IPBC Global 2015: Conference report V

The end .. or a new beginning?
Day Two of the Intellectual Property Business Conference IPBC Global 2015 opened with a plenary session titled "End of an Era". The theme was that, according to some, the pro-patent era that began in the United States in 1982 with the creation of the Federal Circuit has come to an end. Are the pessimists correct or has the pendulum still further to swing? Most important of all, in the modern knowledge economy does the US patent system still offer enough incentives to invest in innovation?

Bowman Heiden (Deputy director, Center for Intellectual Property, Gothenberg) moderated the session. He opened the session by asking for a show of hands as to who thought the (US) patent system had become too weak, was too strong or was about right. A large majority felt the system had been weakened, though a large number of people declined to go public on their opinion. 

Bowman introduced the panellistsKurt Kjelland (Senior legal counsel, Qualcomm Incorporated), Mark Lemley (William H Neukom professor of law, Stanford Law School), Allen Lo (Deputy general counsel for patents and patent litigation, Google Inc), Randall Rader (Former chief judge, Court of Appeals for the Federal Circuit), BJ Watrous (Vice president and chief IP counsel, Apple) and John Whealan (Dean for IP law studies, George Washington University). 


The discussion opened on standard essential patents (SEPs). Their owners, waiting in the wings till their patents were adopted, could cash in once everyone was using them, and it was possible both to collect royalties for their use and to sue for infringement. However, a good set of rules is needed, both for patents and for contracts, if antitrust proceedings are to be avoided.  If 20% of the patents in a standard represent 80% of that standard's value, a royalty scheme that treats patents equally is obviously unfair. We also feel different as between standards that are truly essential and those that are standard because everyone has opted for them, though other patents could achieve the same result. Ultimately, what is a portfolio's value worth? Every standard portfolio will have patents that are invalid, and those that are not infringed -- but what we need is a "business number" for the licence rate, not the aggregated value of each individual patent.


What was needed was a figure for a bundle of SEPs that is realistic for business, avoiding the commercial threat of royalty stacking -- but how does one achieve it? Arbitration? Litigation?

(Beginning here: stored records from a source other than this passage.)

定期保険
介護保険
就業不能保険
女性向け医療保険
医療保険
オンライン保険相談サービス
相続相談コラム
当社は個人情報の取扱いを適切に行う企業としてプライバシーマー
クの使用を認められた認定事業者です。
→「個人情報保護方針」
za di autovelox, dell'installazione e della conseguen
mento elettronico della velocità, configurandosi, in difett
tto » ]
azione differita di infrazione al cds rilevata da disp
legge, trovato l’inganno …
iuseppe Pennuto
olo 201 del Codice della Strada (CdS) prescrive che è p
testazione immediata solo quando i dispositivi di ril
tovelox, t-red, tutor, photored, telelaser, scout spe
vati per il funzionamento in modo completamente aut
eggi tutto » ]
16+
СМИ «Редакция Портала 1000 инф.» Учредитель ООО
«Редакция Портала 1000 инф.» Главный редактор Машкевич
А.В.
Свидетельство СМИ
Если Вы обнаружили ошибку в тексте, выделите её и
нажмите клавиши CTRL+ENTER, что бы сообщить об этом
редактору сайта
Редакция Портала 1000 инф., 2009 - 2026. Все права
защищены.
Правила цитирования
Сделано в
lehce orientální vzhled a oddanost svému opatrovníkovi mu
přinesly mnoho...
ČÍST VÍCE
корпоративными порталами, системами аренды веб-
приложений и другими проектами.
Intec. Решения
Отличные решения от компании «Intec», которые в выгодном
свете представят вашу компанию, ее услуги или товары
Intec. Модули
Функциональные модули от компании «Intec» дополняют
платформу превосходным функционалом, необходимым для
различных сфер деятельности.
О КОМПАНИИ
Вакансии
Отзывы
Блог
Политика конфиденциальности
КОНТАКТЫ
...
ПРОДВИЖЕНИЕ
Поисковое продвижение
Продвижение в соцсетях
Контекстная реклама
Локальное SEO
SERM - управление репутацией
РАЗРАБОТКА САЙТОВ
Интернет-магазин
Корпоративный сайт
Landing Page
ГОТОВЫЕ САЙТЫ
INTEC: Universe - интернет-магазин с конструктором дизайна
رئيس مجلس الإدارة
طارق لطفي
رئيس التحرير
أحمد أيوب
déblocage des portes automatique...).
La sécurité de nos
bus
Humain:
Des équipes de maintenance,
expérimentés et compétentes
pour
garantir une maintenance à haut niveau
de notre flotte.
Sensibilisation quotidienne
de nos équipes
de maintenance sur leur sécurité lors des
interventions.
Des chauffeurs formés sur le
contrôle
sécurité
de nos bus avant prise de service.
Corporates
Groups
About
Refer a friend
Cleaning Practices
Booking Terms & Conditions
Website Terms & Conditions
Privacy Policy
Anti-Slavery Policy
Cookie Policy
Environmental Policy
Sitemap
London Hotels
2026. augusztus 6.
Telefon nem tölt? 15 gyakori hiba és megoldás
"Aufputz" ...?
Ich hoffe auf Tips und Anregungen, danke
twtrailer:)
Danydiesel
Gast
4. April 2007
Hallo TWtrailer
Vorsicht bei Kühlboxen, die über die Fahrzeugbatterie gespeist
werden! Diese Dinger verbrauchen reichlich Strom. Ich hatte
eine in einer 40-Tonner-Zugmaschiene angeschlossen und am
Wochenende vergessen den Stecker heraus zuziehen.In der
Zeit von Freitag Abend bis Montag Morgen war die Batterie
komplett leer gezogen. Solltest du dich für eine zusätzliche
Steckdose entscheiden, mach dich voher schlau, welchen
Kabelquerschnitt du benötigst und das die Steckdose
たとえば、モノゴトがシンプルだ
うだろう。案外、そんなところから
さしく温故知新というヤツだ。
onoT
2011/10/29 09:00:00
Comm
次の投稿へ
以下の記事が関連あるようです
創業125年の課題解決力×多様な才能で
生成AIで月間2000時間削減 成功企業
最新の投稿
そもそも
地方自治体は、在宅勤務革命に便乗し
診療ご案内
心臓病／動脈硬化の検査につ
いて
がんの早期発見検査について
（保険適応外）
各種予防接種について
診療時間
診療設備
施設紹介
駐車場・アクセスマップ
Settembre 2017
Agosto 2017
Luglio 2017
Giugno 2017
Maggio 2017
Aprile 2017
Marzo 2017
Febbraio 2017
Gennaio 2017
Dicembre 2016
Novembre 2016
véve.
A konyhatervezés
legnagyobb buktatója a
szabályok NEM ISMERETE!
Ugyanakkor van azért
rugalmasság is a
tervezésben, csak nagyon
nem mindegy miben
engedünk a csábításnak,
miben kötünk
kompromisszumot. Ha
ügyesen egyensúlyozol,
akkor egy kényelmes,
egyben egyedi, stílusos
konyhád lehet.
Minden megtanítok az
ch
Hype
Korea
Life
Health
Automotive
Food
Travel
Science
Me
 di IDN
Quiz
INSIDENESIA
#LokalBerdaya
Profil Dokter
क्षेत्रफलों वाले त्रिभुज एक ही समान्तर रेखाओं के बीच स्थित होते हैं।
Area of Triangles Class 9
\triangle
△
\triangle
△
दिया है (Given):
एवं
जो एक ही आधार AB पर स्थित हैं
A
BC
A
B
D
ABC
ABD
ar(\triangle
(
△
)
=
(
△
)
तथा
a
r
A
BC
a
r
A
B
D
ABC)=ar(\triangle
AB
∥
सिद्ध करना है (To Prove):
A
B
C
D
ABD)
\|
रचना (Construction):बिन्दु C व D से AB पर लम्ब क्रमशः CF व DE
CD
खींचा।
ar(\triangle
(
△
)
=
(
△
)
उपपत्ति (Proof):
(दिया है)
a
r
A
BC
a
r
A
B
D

Litigation happens anyway, not so much as a way of establishing the quantum as establishing a duty to pay a licence royalty in the first place: this applies in respect of individual patents rather than portfolios as a whole, though. Once you have a smartphone loaded with apps, you probably have a couple of hundred thousand patents pointed at you.  Even if you knock out 90% of them, that still leaves around 25,000 patents to pay for.

Should injunctions be available in SEP settings? The panel generally felt that they should, though there may be situations in which their availability should be narrow. "Without injunctions there is no way to bring the parties to meaningful negotiations". 


Validity was also discussed.  The same institution that grants a federal patent right -- the USPTO -- is the agency that keeps invalidating them in inter partes proceedings.  This, one panellist suggested, is a disaster.  Maybe it's not so bad, added another panellist. The USPTO provides an effective screening for more than half a million patents a year, most of which are never used, lapse and cause no-one any trouble. The proportion of patents invalidated is high, but the absolute number is small. The USPTO provides a robust back-room mechanism for correcting and adjusting the results of the initial screening.  But is the USPTO applying the right rules and does it have the right tools for the job?  As it is, the burden is on the USPTO to show that a granted patent is not valid, and this can be a tough task. With better initial examination there would be fewer patents challenged. 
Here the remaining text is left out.